Таким образом, это не что иное, как линия дискурса обыденного, обыкновенного – в том виде, в котором допущен он кодом дискурса, который я назвал бы дискурсом общей для нас реальности. Это, надо добавить, тот уровень, на котором создание смысла происходит ранее всего, потому что смысл на нем в каком-то отношении уже дан. По большей части дискурс этот состоит лишь в добросовестном перемалывании ходячих идеалов. Именно на этом уровне и возникает пресловутый пустой дискурс – дискурс, послуживший отправной точкой целого ряда моих наблюдений относительно функции речи и области языка.

Как видите, линия эта представляет собой линию конкретного дискурса индивидуального субъекта, который говорит и заставляет себя выслушивать, – дискурса, который можно записать на пластинку. В отличие от нее, первая линия воплощает собой все то, что включено сюда в качестве возможности искажения, перетолкования, резонанса, метафорических и метонимических эффектов. Направлены линии в противоположные стороны – по той простой причине, что друг относительно друга они скользят. Одна из них, однако, пересекает другую. И пересекаются они в двух точках, которые с легкостью распознаваемы.

Если мы станем исходить из дискурса, то первая точка, где он встречает означающую цепочку как таковую, соответствует тому, о чем я только что толковал вам с точки зрения означающего – точке ОС.

Чтобы дискурс был расслышан, где-то в наличии должен пребывать код. Очевидно, что налицо он в большом Другом (А), то есть в Другом как спутнике языка. Этот Другой – абсолютно необходимо, чтобы он существовал, причем, прошу заметить, вовсе не обязательно нарекать его столь идиотским и бредовым термином, как коллективное сознание. Другой – он и есть Другой. Одного такого Другого вполне достаточно, чтобы язык оставался живым. Больше того, нашу первую фазу этот Другой вполне может осуществить сам, в одиночестве. В самом деле, допустим, что налицо из Других лишь один, способный притом говорить на своем языке с собой самим -этого окажется вполне достаточно, чтобы налицо оказался он сам, и не просто Другой, а даже два, во всяком случае еще кто-то, кто его понимает. Отпускать на языке остроты можно даже тогда, когда вы являетесь единственным его носителем.

Итак, вот первая встреча – встреча, которая происходит на уровне того, что мы называем кодом. Вторая же, замыкающая петлю встреча – та, что, исходя из кода, с которым встретилась прежде, приводит к образованию смысла, – происходит в точке завершения, которую мы обозначили γ. Как видите, на схеме в нее упираются две стрелки, и о том, что означает вторая, я вам покуда гово-

рить воздержусь. Результат совпадения дискурса с означающим как творческим носителем смысла – это и есть сообщение.

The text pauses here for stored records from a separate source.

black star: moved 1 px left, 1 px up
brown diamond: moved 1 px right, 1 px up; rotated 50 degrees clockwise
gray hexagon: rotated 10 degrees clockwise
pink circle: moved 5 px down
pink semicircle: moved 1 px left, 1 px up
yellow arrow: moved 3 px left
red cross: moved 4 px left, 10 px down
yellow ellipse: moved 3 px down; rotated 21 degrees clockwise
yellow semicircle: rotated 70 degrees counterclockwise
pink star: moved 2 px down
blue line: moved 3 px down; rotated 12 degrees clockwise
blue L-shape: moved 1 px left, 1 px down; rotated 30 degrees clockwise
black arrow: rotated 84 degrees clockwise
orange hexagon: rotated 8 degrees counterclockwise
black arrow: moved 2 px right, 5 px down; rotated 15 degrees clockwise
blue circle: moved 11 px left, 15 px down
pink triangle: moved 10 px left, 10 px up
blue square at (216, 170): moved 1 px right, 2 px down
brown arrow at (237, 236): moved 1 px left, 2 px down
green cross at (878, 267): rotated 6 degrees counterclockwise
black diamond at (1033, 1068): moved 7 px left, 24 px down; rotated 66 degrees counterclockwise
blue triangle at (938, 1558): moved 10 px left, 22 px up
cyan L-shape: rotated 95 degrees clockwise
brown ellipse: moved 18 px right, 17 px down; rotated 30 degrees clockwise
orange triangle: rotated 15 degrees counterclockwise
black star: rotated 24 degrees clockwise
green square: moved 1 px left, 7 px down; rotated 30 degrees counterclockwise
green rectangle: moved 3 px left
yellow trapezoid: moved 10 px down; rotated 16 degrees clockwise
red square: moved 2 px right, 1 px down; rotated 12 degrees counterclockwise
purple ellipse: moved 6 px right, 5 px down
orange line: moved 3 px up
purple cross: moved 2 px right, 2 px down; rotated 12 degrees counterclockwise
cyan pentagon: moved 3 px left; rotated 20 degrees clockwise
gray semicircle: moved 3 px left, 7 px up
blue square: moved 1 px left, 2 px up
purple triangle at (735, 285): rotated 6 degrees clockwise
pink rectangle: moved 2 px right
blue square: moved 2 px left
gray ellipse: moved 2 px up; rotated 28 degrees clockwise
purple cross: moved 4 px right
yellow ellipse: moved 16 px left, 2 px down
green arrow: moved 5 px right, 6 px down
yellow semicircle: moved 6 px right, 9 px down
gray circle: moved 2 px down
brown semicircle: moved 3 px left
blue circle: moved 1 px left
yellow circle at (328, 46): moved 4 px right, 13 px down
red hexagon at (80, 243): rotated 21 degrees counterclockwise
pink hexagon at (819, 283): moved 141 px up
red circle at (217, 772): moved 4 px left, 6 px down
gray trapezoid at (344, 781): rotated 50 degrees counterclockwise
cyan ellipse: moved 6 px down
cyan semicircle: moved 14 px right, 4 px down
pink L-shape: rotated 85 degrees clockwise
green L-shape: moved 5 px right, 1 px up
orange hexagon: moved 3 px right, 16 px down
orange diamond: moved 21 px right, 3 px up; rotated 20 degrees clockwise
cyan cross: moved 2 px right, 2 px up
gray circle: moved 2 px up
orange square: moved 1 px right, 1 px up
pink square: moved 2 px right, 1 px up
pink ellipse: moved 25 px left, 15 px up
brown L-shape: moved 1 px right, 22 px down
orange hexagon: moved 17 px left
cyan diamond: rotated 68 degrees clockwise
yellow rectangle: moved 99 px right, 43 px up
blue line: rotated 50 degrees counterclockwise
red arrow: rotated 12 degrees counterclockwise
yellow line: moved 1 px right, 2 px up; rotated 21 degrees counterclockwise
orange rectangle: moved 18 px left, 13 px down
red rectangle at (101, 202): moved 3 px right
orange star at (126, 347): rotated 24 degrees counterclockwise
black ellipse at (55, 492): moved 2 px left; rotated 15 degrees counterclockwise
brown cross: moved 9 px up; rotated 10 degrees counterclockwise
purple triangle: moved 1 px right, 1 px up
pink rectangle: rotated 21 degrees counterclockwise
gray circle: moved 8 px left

В сообщении смысл является на свет. Истина, которую надлежит возвестить, если таковая есть, находится именно тут. По большей части никаких истин не возвещается – по той простой причине, что чаще всего дискурс вообще означающую цепочку не пересекает, что он представляет собой просто-напросто бормотание повторения, мельницу слов, поток которых образует короткое замыкание между пунктами β и β‘. Такой дискурс не говорит абсолютно ничего – разве что сигнализирует вам, что перед вами говорящее животное. Это дискурс обыденный, и состоит он из слов, задачей которых является не сказать ничего – дискурс, благодаря которому мы убеждаемся, что имеем дело не с диким зверем, которым является человек в природном своем состоянии, а с чем-то иным.

Опознать оба узловых пункта цепочки короткого замыкания дискурса не составляет труда. С одной стороны, в точке β‘ – это объект, в смысле того метонимического объекта, о котором говорил я вам в прошлом году. С другой стороны, в точке β – это Я, поскольку оно указывает нам в самом дискурсе место говорящего.

Схема позволит вам наглядно разобраться в том, что связывает между собой и отличает друг от друга высказываемое, с одной стороны, и высказывание, с другой. Истина эта вполне и непосредственно доступна и опыту чисто лингвистическому, но опыт фрейдовского психоанализа со своей стороны подтверждает ее, усматривая принципиальное различие между Я, которое является не чем иным, как местом того, кто в означающей цепочке держит речь (местом, которое, кстати сказать, в том, чтобы его обозначали как Я, вовсе и не нуждается), с одной стороны, и сообщением, для существования которого минимальный аппарат настоящей схемы абсолютно необходим, с другой. Вывести из существования какого-либо субъекта какое-либо сообщение или речь, вывести так, как если бы они излучались из него как из единого центра, абсолютно невозможно, пока всего этого сложного образования нет налицо -невозможно по той простой причине, что речь-то как раз и предполагает существование означающей цепочки.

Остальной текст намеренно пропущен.